Molti giovani hanno attinto al silenzio e alla bellezza, alla passione e alla gioia, tralasciando calcoli e consumati programmi. Nelle idee del passato la fatica, la pazienza, la fantasia e il buon senso erano leader, non c’era bisogno di generatori di corrente, la corrente c’era sempre e la sua funzionalità si esercitava e si rafforzava nel coraggio di saper aderire alla vita nella sua dirompente quotidianità. I giovani e gli anziani vivevano di piccoli miracoli quotidiani, usciti di slancio dalla voglia di essere più dentro possibile a un tempo scandito dal passaggio delle stagioni.
L’uomo adorava la vita, ne comprendeva il significato dissodando un terreno, raccogliendo l’uva su filari impossibili, nella polvere della trebbiatura, nel fuoco di un camino acceso, nell’odore caldo della legna appena bruciata, nella certezza che oltre una grande famiglia unita c’era il nulla. Ne scandiva i tempi con una parola mai logora, invasiva, intrusiva, ma pacata e pudica, piena di solerti retrospettive e di ponderati pensieri. Incontrava fermenti nell’amabile disincanto di una natura presente in ogni fase della vita quotidiana. Ogni attimo era una conquista. Ne assaporava l’attesa, ne coglieva il sapore, ne valorizzava la forma, cercava di essere il più possibile coerente sulla base di valori passati al vaglio di famiglie vestite di nero, sobrie, incapaci di ridurre il tempo a uno scostumato oggetto di consumo.
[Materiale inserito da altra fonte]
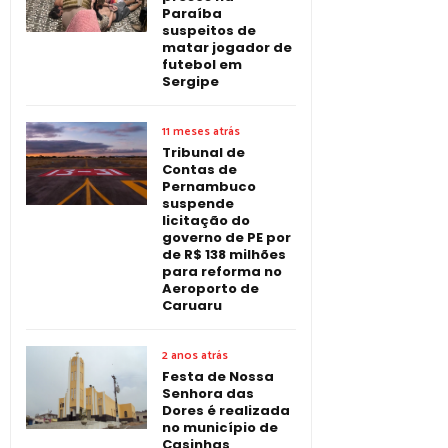
Paraíba
suspeitos de
matar jogador de
futebol em
Sergipe
11 meses atrás
Tribunal de
Contas de
Pernambuco
suspende
licitação do
governo de PE por
de R$ 138 milhões
para reforma no
Aeroporto de
Caruaru
2 anos atrás
Festa de Nossa
Senhora das
Dores é realizada
no município de
Casinhas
Della vecchia civiltà contadina rimangono in molti casi l’orgoglio e la fierezza, l’idea che due genitori bastassero a sostenere le tempeste del mondo e che il dovere fosse l’unica strada naturale per arrivare alla coscienza di un diritto, mai privato della sua coscienza sociale, passibile sempre di reiterazioni e cambiamenti, ma soggetto alle regole di una vita comunitaria forte e ben realizzata.
Oggi il progresso divampa in ogni angolo del mondo, le disponibilità economiche divorano le ansie e le attese, si vive spesso in funzione di un quanto o di un chi sei, di quale carica hai, di quale foto immortali pienamente la tua identità. La vita è un rigurgito costante di velleità palesi e nascoste, un’interminabile corsa all’autodeterminazione, ma forse mancano la pazienza e la pacatezza, l’idea che occorra fare e lavorare bene per realizzare una comunità credibile.
Il fuoco della passione ludica contrasta spesso con quello di un professionismo esagerato, alla vocazione umana dell’io si oppongono varie forme di concorrenza sleale, in molti casi l’uomo ha perso il senso della misura, il suo bisogno di umanità e si abbandona a squilibrate forme di arroganza che consumano la storia, relegandola, in qualche caso, al ruolo di paradosso esistenziale.
Tra passato e presente esiste una contemporaneità, che va ricercata forse in una condizione in cui la coscienza abbia ancora una parte importante, quella che armonizza, che fa scaturire il fermento poetico dell’esistenza.